That’s the issue raised by a S&P report on government-sponsored enterprises (GSEs) — Fannie Mae (FNM), Freddie Mac (FRE) & Sallie Mae (SLM)
The performance of government-sponsored enterprises like Fannie Mae and Freddie Mac could have a direct impact on the national economy and, more importantly, U.S. credit standing.
So-called GSEs enjoy implicit government guarantees and could cause the U.S. to lose its sterling triple-A rating if the government were forced to come to their rescue, Standard & Poor’s said in a report Monday.
"Even though…credit damage from GSEs is unlikely, the greater risk to the U.S. lies with them than with broker-dealers," the report noted. . . . While this credit crunch has hurt financial markets, S&P notes that it hasn’t threatened the standing of the nation’s credit quality upon which U.S. Treasurys and debt priced off this government debt depend. But should a protracted recession cause Fannie and Freddie to buckle, the U.S. rating would be in danger.
To be blunt, I don’t think Standard & Poor has the stones.

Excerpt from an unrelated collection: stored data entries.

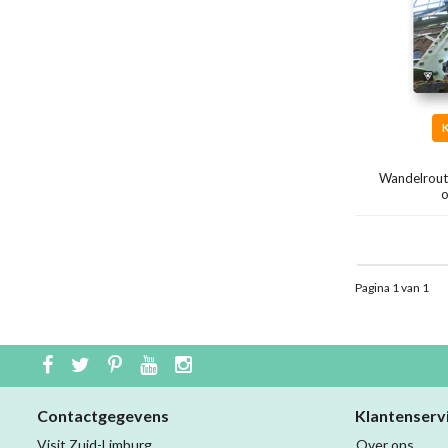
Wandelrout
o
Pagina 1 van 1
Contactgegevens
Klantenserv
Visit Zuid-Limburg
Over ons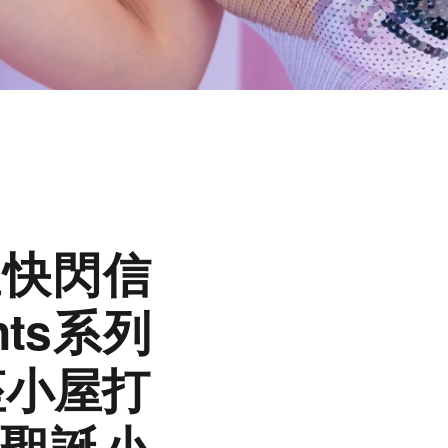
屋快閃信
ts系列
座小屋打
的聖誕小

Their original ratings on RMBS/CDOs shows they are a pay-for-play institution, and their cowardly refusal to downgrade the
mono duolines is further proof of their cowardice.
They wouldn’t/couldn’t downgrade Treasuries, as it would cost the U.S. government so much more in financing costs as to cause a depression — estimates are for between 1-1.5 trillion dollars.